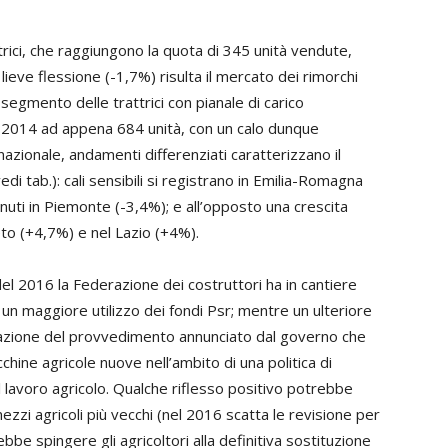
trici, che raggiungono la quota di 345 unità vendute,
eve flessione (-1,7%) risulta il mercato dei rimorchi
l segmento delle trattrici con pianale di carico
l 2014 ad appena 684 unità, con un calo dunque
nazionale, andamenti differenziati caratterizzano il
edi tab.): cali sensibili si registrano in Emilia-Romagna
nuti in Piemonte (-3,4%); e all’opposto una crescita
eto (+4,7%) e nel Lazio (+4%).
el 2016 la Federazione dei costruttori ha in cantiere
 a un maggiore utilizzo dei fondi Psr; mentre un ulteriore
uazione del provvedimento annunciato dal governo che
cchine agricole nuove nell’ambito di una politica di
 lavoro agricolo. Qualche riflesso positivo potrebbe
mezzi agricoli più vecchi (nel 2016 scatta le revisione per
bbe spingere gli agricoltori alla definitiva sostituzione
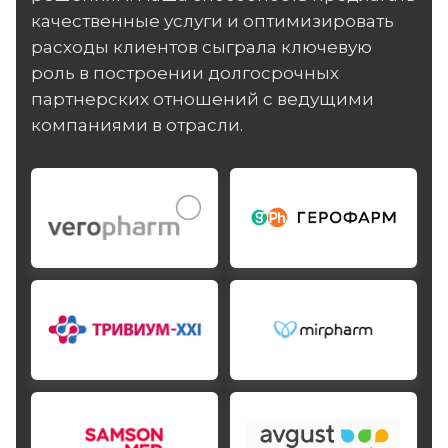
качественные услуги и оптимизировать
расходы клиентов сыграла ключевую
роль в построении долгосрочных
партнерских отношений с ведущими
компаниями в отрасли.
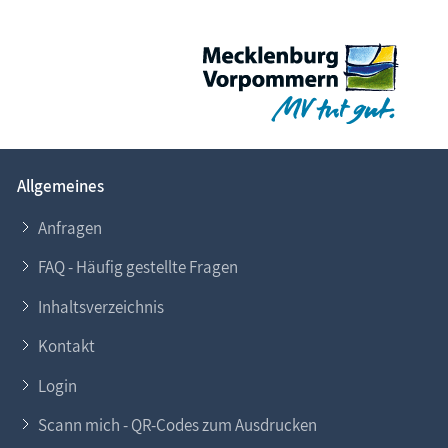
Allgemeines
Anfragen
FAQ - Häufig gestellte Fragen
Inhaltsverzeichnis
Kontakt
Login
Scann mich - QR-Codes zum Ausdrucken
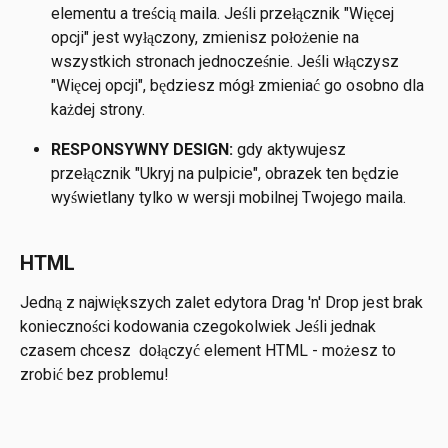
elementu a treścią maila. Jeśli przełącznik "Więcej 
opcji" jest wyłączony, zmienisz położenie na 
wszystkich stronach jednocześnie. Jeśli włączysz 
"Więcej opcji", będziesz mógł zmieniać go osobno dla 
każdej strony.
RESPONSYWNY DESIGN: 
gdy aktywujesz 
przełącznik "Ukryj na pulpicie", obrazek ten będzie 
wyświetlany tylko w wersji mobilnej Twojego maila.
HTML
Jedną z największych zalet edytora Drag 'n' Drop jest brak 
konieczności kodowania czegokolwiek Jeśli jednak 
czasem chcesz  dołączyć element HTML - możesz to 
zrobić bez problemu!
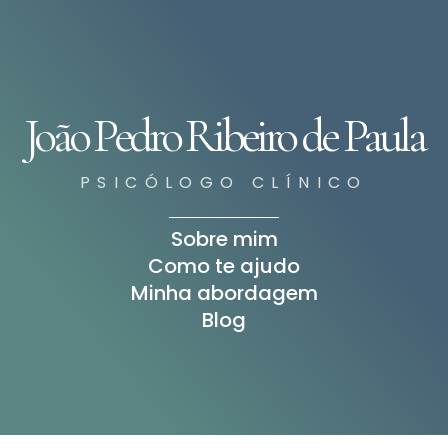
João Pedro Ribeiro de Paula
PSICÓLOGO CLÍNICO
Sobre mim
Como te ajudo
Minha abordagem
Blog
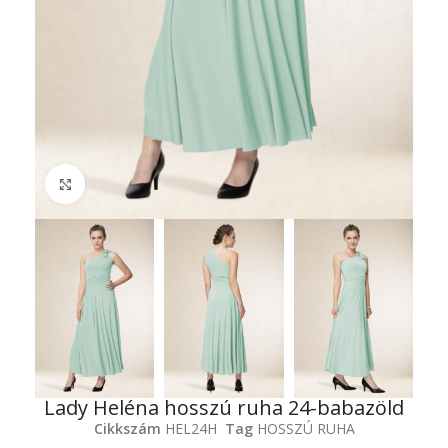
Click to enlarge
Lady Heléna hosszú ruha 24-babazöld
Cikkszám
HEL24H
Tag
HOSSZÚ RUHA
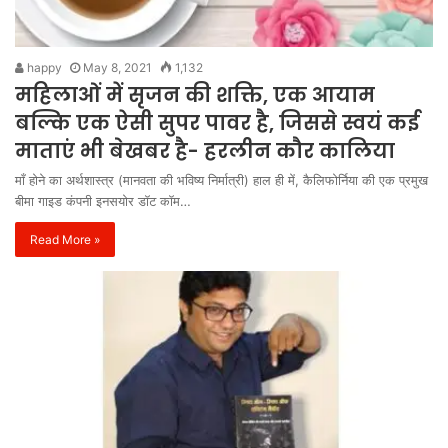
happy
May 8, 2021
1,132
महिलाओं में सृजन की शक्ति, एक आयाम
बल्कि एक ऐसी सुपर पावर है, जिससे स्वयं कई
माताएं भी बेखबर है- हरलीन कौर कालिया
माँ होने का अर्थशास्त्र (मानवता की भविष्य निर्मात्री) हाल ही में, कैलिफोर्निया की एक प्रमुख
बीमा गाइड कंपनी इनसयोर डॉट कॉम…
Read More »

———

Work order:
Beginning with the line that contains "elementu a treścią" and ending with the line that contains "माताएं भी बेखबर है- हरलीन कौर कालिया", reproduce the listing exactly, pictures excluded.

Output of the exercise:
elementu a treścią maila. Jeśli przełącznik "Więcej 
opcji" jest wyłączony, zmienisz położenie na 
wszystkich stronach jednocześnie. Jeśli włączysz 
"Więcej opcji", będziesz mógł zmieniać go osobno dla 
każdej strony.
RESPONSYWNY DESIGN: 
gdy aktywujesz 
przełącznik "Ukryj na pulpicie", obrazek ten będzie 
wyświetlany tylko w wersji mobilnej Twojego maila.
HTML
Jedną z największych zalet edytora Drag 'n' Drop jest brak 
konieczności kodowania czegokolwiek Jeśli jednak 
czasem chcesz  dołączyć element HTML - możesz to 
zrobić bez problemu!
João Pedro Ribeiro de Paula
PSICÓLOGO CLÍNICO
Sobre mim
Como te ajudo
Minha abordagem
Blog
Click to enlarge
Lady Heléna hosszú ruha 24-babazöld
Cikkszám
HEL24H
Tag
HOSSZÚ RUHA
happy
May 8, 2021
1,132
महिलाओं में सृजन की शक्ति, एक आयाम
बल्कि एक ऐसी सुपर पावर है, जिससे स्वयं कई
माताएं भी बेखबर है- हरलीन कौर कालिया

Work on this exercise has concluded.